Dele Yampolsky דלה ימפולסקי

Personal information
- Full name: Bamidele Yampolsky
- Date of birth: 28 July 1988 (age 37)
- Place of birth: Nigeria
- Height: 1.71 m (5 ft 7+1⁄2 in)
- Position: Attacking midfielder

Team information
- Current team: Hapoel Safed

Youth career
- Gadna Tel Aviv Yehuda
- 2003–2004: Bnei Yehuda Tel Aviv
- 2004–2006: Maccabi Netnaya

Senior career*
- Years: Team / Apps / (Gls)
- 2005–2011: Maccabi Netanya / 127 / (13)
- 2011–2013: Maccabi Haifa / 34 / (4)
- 2013–2014: Hapoel Haifa / 18 / (0)
- 2014–2015: Hapoel Ra'anana / 11 / (0)
- 2015–2016: Hapoel Bnei Lod / 14 / (1)
- 2016–2017: Sektzia Ness Ziona / 22 / (3)
- 2018: Hapoel Baqa al-Gharbiyye / 15 / (4)
- 2018: Kafr Qasim / 4 / (0)
- 2018–2019: Hapoel Baqa al-Gharbiyye / 2 / (0)
- 2019: Shimshon Kafr Qasim / 10 / (0)
- 2019–2020: Maccabi Sha'arayim / 23 / (4)
- 2020–2021: Ironi Kuseife / 15 / (0)
- 2021: F.C. Tira / 9 / (1)
- 2021–2022: Hapoel Ashkelon / 6 / (0)
- 2022–: Hapoel Safed / 0 / (0)

International career
- 2005: Israel U-17 / 6 / (0)
- 2006: Israel U18 / 3 / (0)
- 2005–2007: Israel U19 / 11 / (3)
- 2008–2010: Israel U21 / 2 / (0)

= Dela Yampolsky =

Israeli footballer

Dele Yampolsky (דלה ימפולסקי; born 28 July 1988), also known as Bamidele Ogunsanya, is a footballer who plays as a midfielder for Maccabi Sha'arayim.
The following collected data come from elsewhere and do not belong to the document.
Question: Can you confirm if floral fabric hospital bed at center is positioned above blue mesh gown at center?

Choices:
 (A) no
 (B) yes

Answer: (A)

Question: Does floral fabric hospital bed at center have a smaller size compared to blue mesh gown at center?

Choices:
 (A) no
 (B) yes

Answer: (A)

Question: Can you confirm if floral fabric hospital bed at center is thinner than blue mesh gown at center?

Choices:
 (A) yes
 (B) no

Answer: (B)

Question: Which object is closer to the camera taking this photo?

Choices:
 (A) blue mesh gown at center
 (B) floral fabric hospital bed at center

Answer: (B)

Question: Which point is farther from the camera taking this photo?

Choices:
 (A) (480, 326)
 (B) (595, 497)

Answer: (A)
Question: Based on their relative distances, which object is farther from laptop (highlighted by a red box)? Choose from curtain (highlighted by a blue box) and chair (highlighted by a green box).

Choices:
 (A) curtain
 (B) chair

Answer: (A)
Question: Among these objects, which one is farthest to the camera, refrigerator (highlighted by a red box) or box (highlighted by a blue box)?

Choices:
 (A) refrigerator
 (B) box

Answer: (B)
Born in Nigeria, he has represented Israel at youth level.

His first name "Bamidele" means "Follow me home" in Yoruba. His unique surname is the result of being adopted by his stepfather who is Israeli of Russian descent and moved him and his mother from Nigeria to Israel after getting married.

== Biography ==
In 2004 Yampolsky moved to Maccabi Netanya there he played for two years in the youth team until he got promoted to the senior side there he became a permanent part of the team.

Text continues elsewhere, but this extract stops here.